WORK ORDER: Please print each entry below exactly as it stands, but without any pictures.

##### EXCERPTED RECORDS

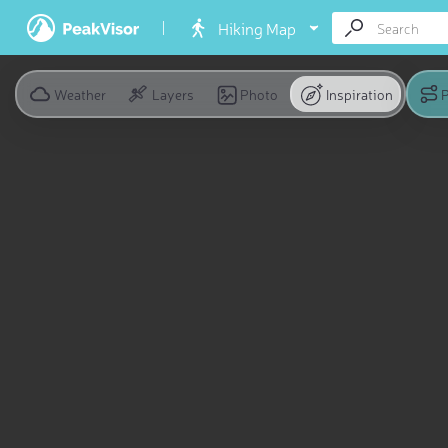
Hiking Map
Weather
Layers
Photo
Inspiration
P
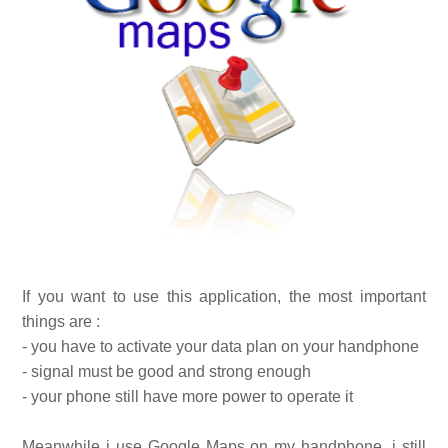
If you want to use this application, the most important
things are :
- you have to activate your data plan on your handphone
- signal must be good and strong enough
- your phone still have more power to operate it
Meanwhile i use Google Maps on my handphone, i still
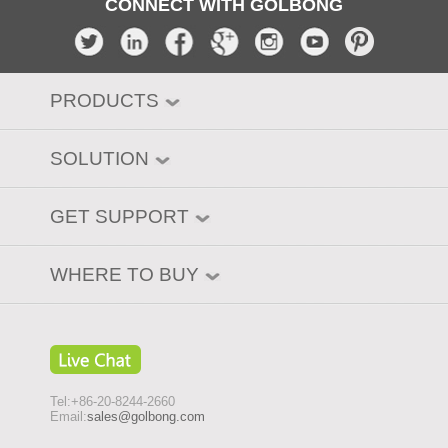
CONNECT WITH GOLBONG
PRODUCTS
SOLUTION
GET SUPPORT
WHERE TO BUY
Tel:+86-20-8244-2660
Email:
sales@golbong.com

##########

TASK SOLUTION:
Hiking Map
Weather
Layers
Photo
Inspiration
P
If you want to use this application, the most important
things are :
- you have to activate your data plan on your handphone
- signal must be good and strong enough
- your phone still have more power to operate it
Meanwhile i use Google Maps on my handphone, i still
CONNECT WITH GOLBONG
PRODUCTS
SOLUTION
GET SUPPORT
WHERE TO BUY
Tel:+86-20-8244-2660
Email:
sales@golbong.com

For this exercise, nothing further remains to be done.